One other thing you can do to help your husband is don't let him be on the computer when everybody else is asleep! It could have been much worse, it could have been one of you kids that caught him. I suggest moving the computer to the bedroom or password protecting its use between 9pm and 7am, or getting a good filter. I don't care if it is hassle for him, it is more important than just about anything else right now. Mortal sin is worse than death, it is eternal. Porn is so invasive and destructive, it is an attack on your family thru your husband. If it helps think of the devil attacking your dh and help him fight it off.


#7

I really like the advice put forward by phil8888.
I believe your husband needs you now more than ever before. If he is ashamed of what he is doing and really wants to change, then you can show your love for him by helping him overcome this sin. It’s unfortunate that he didn’t tell you about this problem he is facing but some men are ashame to admit that they commit this sin.

Again, as phil8888 said, it’s not about you. This is something that most men start doing as teenagers. Then it becomes a habit that is difficult to stop.

If I were a married woman and I discovered that my spouse is engaging in such an act and is willing to stop, then I will love him even more and help him to overcome this sin.


#8

[quote="phil8888, post:2, topic:231175"]
Thanks for pouring out your heart at such a vulnerable time. You must be suffering immensely and I pray that the Holy Spirit will comfort you in this difficult time.

My few pieces of advice are:

  • Your husband's love for you is not affected by this. Porn is not the same as adultery, there is not another woman. He is looking at it for gratification, sexual pleasure, but not to "be with another woman". If that makes sense.

  • He is ashamed of himself. He was embarrassed. Sometimes our temptations get the better of us, and it is difficult for some men to resist. Again, it's not about you.

  • Good men normally don't have an affair, but a lot of men struggle with porn, maybe half. I'm not sure the stats.

  • Don't hate him. Continue to be his life partner.

  • Take up this cross.

  • I think you must try to first love yourself. Your life should be based on Christ's love for you, and not on any fallible human being, like your husband. Make sure you love yourself, then you can deal with the other stuff.

  • God loves you.

[/quote]

This is the best and most succinct advice.

It is sad for you to discover that your husband is less perfect than you thought.
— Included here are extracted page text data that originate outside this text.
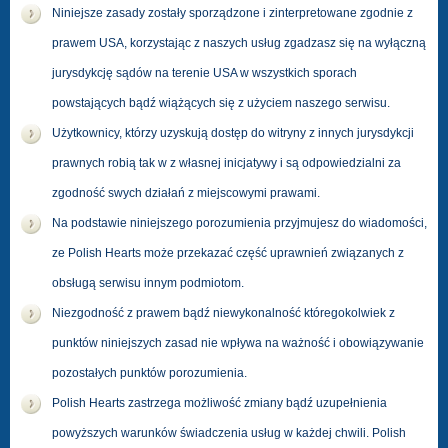
Niniejsze zasady zostały sporządzone i zinterpretowane zgodnie z
prawem USA, korzystając z naszych usług zgadzasz się na wyłączną
jurysdykcję sądów na terenie USA w wszystkich sporach
powstających bądź wiążących się z użyciem naszego serwisu.
Użytkownicy, którzy uzyskują dostęp do witryny z innych jurysdykcji
prawnych robią tak w z własnej inicjatywy i są odpowiedzialni za
zgodność swych działań z miejscowymi prawami.
Na podstawie niniejszego porozumienia przyjmujesz do wiadomości,
ze Polish Hearts może przekazać część uprawnień związanych z
obsługą serwisu innym podmiotom.
Niezgodność z prawem bądź niewykonalność któregokolwiek z
punktów niniejszych zasad nie wpływa na ważność i obowiązywanie
pozostałych punktów porozumienia.
Polish Hearts zastrzega możliwość zmiany bądź uzupełnienia
powyższych warunków świadczenia usług w każdej chwili. Polish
But try to recognize that - just as he is not as perfect as you maybe once thought - he is also much more than just that person sitting in front of that computer screen.
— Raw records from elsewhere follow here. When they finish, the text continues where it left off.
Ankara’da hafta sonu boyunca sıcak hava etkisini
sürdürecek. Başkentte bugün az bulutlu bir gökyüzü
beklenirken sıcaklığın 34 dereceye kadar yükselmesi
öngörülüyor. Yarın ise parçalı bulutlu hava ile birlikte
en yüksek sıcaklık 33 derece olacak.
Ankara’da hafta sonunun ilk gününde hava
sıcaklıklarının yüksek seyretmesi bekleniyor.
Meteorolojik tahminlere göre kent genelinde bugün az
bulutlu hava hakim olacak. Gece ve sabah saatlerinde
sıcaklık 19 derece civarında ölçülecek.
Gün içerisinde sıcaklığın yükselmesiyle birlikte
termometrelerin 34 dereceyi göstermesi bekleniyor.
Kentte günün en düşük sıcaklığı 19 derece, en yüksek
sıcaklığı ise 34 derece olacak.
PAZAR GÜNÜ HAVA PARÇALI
It's understandable that your emotions are in an uproar and that it will take time for both of you to work things through. But while all of this is going on, try not to lose the bigger picture of who he is. A good man, good providor, good father, caring husband.
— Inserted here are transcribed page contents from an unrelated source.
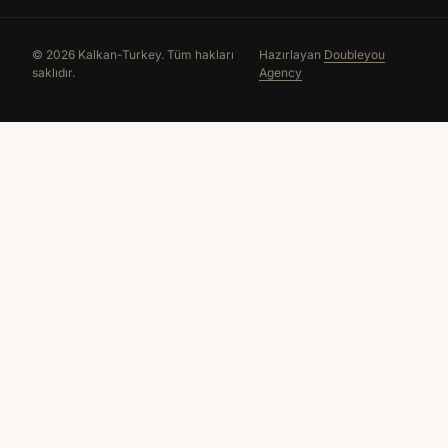
© 2026 Kalkan-Turkey. Tüm hakları
Hazırlayan
Doubleyou
saklıdır.
Agency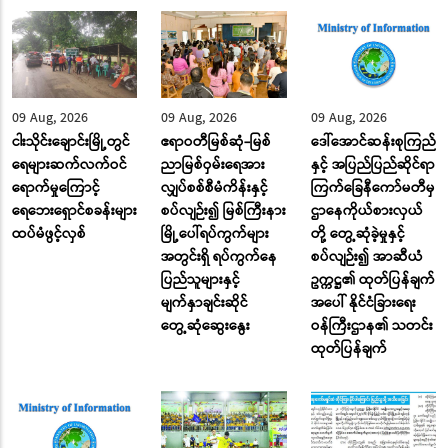
09 Aug, 2026
09 Aug, 2026
09 Aug, 2026
ငါးသိုင်းချောင်းမြို့တွင်
ဧရာဝတီမြစ်ဆုံ-မြစ်
ဒေါ်အောင်ဆန်းစုကြည်
ရေများဆက်လက်ဝင်
ညာမြစ်ဝှမ်းရေအား
နှင့် အပြည်ပြည်ဆိုင်ရာ
ရောက်မှုကြောင့်
လျှပ်စစ်စီမံကိန်းနှင့်
ကြက်ခြေနီကော်မတီမှ
ရေဘေးရှောင်စခန်းများ
စပ်လျဉ်း၍ မြစ်ကြီးနား
ဌာနေကိုယ်စားလှယ်
ထပ်မံဖွင့်လှစ်
မြို့ပေါ်ရပ်ကွက်များ
တို့ တွေ့ဆုံခဲ့မှုနှင့်
အတွင်းရှိ ရပ်ကွက်နေ
စပ်လျဉ်း၍ အာဆီယံ
ပြည်သူများနှင့်
ဥက္ကဋ္ဌ၏ ထုတ်ပြန်ချက်
မျက်နှာချင်းဆိုင်
အပေါ် နိုင်ငံခြားရေး
တွေ့ဆုံဆွေးနွေး
ဝန်ကြီးဌာန၏ သတင်း
ထုတ်ပြန်ချက်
Do not permanantly condemn him for this one problem. If you have always trusted him before, and not been disappointed, then trust him now when he says it has only happened a few times. After all, God trusts us and forgives us when we confess and return.

I know it's hard but we must try to do the same.

Peace
James


#9

I don't have any advice, but just wanted to let you know that I understand your feelings. I would (and have) felt betrayed by this same issue. It's a hard one to deal with for sure. His problem may be very serious or it may not be. Either way you are shocked and that is certainly understandable. I will say a prayer for you.


#10

Foolish to say to a person whose spouse cheated :Its not about you.
Of course it is. He is one body with his spouse and he has been committing adultery, and who knows how long he would continue if he hadn't been disvovered.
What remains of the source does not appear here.